Johanna Taylor’s classes connect interdisciplinary scholarship and real-world examples to inspire students to become active in creating their own narratives, seeing themselves as not just living in the world but realizing that they can be agents of transformation. Classes bring professionals into the classroom to share their experiences as artists, public administrators, and city officials as well as take students into the field to study.
Since 2017, she has been teaching core classes in the MA in Creative Enterprise and Cultural Leadership program at Arizona State University. The program grounds future arts leaders in core management skillsets to support the creative industries in disrupting traditional business models, advancing technological change, and democratizing access to culture. She led a redesign of the graduate curriculum to center social impact and place, elevating connections to faculty across units with new courses and cross-cutting themes.

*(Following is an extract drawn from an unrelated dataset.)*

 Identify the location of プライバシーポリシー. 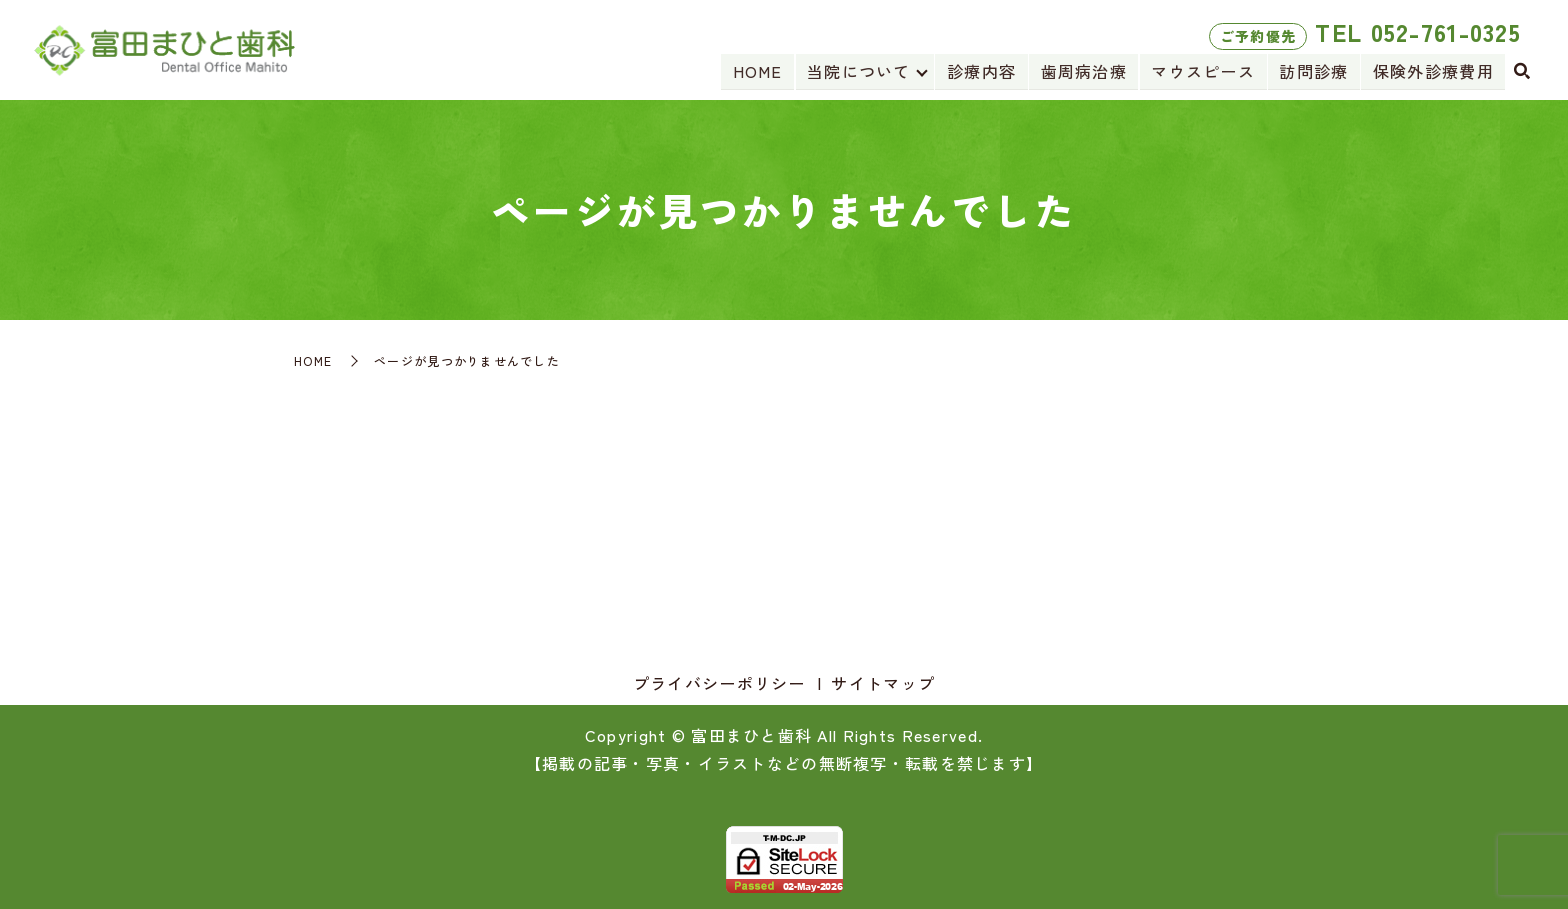
(719, 683).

Taylor’s teaching in this program including a methods course connecting students with the City of Tempe to create real world policy infrastructures to support artists and designers with space, connections, and resources. The class taught both creative approaches and qualitative research methods through hands on assignments in the classroom and in the field. She developed a core course about the organizational contexts and leadership structures of nonprofit, public, and for-profit institutions around the central theme of cultural equity. This course responds to the changing landscape facing arts leaders, looking at everything from new funding structures such as social impact investing and the solidarity economy to deeper implications for accessibility and labor issues. She has also taught classes about art, community, and public spaces, including a collaborative lab course that partnered business school students with art and design students working with a local business improvement district.
Prior to joining ASU, she taught undergraduate classes at Parsons the New School for Design about art and urbanism, socially engaged art, and seminars for first year students in writing and research methods. She also taught a class for undergraduates about activating urban spaces at Stanford University as a Creative Cities fellow.